> [Data extracts]:
[Start of Attachment]
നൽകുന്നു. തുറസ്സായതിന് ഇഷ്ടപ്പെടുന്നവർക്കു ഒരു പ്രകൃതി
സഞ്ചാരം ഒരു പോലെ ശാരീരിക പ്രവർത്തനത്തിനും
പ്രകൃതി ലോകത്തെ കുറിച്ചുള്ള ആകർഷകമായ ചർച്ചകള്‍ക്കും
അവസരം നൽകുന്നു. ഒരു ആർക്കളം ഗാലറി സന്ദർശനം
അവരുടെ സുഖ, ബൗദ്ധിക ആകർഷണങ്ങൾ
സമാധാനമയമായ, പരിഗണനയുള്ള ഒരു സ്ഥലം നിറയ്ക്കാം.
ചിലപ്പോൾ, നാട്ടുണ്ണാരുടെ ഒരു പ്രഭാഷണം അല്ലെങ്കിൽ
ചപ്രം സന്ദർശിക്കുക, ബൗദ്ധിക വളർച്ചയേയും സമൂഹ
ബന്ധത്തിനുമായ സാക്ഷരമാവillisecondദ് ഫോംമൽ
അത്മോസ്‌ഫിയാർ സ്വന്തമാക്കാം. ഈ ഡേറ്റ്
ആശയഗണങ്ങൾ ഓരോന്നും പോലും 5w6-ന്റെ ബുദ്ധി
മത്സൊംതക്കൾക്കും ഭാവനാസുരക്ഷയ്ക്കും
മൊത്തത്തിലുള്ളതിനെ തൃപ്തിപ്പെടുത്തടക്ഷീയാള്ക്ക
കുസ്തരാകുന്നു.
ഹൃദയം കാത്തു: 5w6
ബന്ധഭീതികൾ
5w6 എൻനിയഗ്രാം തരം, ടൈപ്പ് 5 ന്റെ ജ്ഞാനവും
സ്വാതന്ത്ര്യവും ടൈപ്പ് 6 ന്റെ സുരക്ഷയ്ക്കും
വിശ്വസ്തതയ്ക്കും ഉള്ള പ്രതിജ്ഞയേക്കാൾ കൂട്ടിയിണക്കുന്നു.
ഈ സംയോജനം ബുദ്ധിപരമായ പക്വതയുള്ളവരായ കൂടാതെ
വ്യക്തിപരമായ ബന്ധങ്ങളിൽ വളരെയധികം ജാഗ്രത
[End of Attachment]
[Start of Attachment]
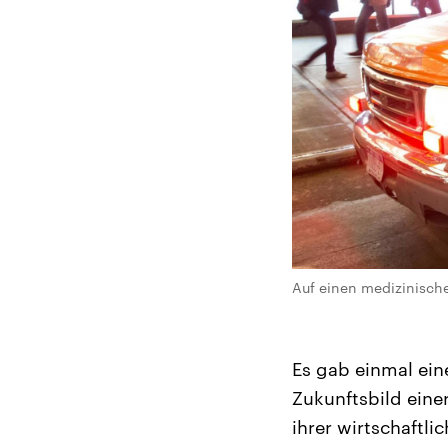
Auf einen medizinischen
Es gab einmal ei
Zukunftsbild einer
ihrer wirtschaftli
[End of Attachment]
[Start of Attachment]
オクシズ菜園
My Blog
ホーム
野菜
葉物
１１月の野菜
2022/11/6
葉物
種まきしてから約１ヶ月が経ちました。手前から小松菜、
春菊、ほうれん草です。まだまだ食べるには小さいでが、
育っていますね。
[End of Attachment]
> [Task requirements]:
Beginning with the line containing "നൽകുന്നു. തുറസ്സായതിന് ഇഷ്ടപ്പെടുന്നവർക്കു" in the material above, copy every line exactly until you have copied the line containing "വ്യക്തിപരമായ ബന്ധങ്ങളിൽ വളരെയധികം ജാഗ്രത".

> [Exercise result]:
നൽകുന്നു. തുറസ്സായതിന് ഇഷ്ടപ്പെടുന്നവർക്കു ഒരു പ്രകൃതി
സഞ്ചാരം ഒരു പോലെ ശാരീരിക പ്രവർത്തനത്തിനും
പ്രകൃതി ലോകത്തെ കുറിച്ചുള്ള ആകർഷകമായ ചർച്ചകള്‍ക്കും
അവസരം നൽകുന്നു. ഒരു ആർക്കളം ഗാലറി സന്ദർശനം
അവരുടെ സുഖ, ബൗദ്ധിക ആകർഷണങ്ങൾ
സമാധാനമയമായ, പരിഗണനയുള്ള ഒരു സ്ഥലം നിറയ്ക്കാം.
ചിലപ്പോൾ, നാട്ടുണ്ണാരുടെ ഒരു പ്രഭാഷണം അല്ലെങ്കിൽ
ചപ്രം സന്ദർശിക്കുക, ബൗദ്ധിക വളർച്ചയേയും സമൂഹ
ബന്ധത്തിനുമായ സാക്ഷരമാവillisecondദ് ഫോംമൽ
അത്മോസ്‌ഫിയാർ സ്വന്തമാക്കാം. ഈ ഡേറ്റ്
ആശയഗണങ്ങൾ ഓരോന്നും പോലും 5w6-ന്റെ ബുദ്ധി
മത്സൊംതക്കൾക്കും ഭാവനാസുരക്ഷയ്ക്കും
മൊത്തത്തിലുള്ളതിനെ തൃപ്തിപ്പെടുത്തടക്ഷീയാള്ക്ക
കുസ്തരാകുന്നു.
ഹൃദയം കാത്തു: 5w6
ബന്ധഭീതികൾ
5w6 എൻനിയഗ്രാം തരം, ടൈപ്പ് 5 ന്റെ ജ്ഞാനവും
സ്വാതന്ത്ര്യവും ടൈപ്പ് 6 ന്റെ സുരക്ഷയ്ക്കും
വിശ്വസ്തതയ്ക്കും ഉള്ള പ്രതിജ്ഞയേക്കാൾ കൂട്ടിയിണക്കുന്നു.
ഈ സംയോജനം ബുദ്ധിപരമായ പക്വതയുള്ളവരായ കൂടാതെ
വ്യക്തിപരമായ ബന്ധങ്ങളിൽ വളരെയധികം ജാഗ്രത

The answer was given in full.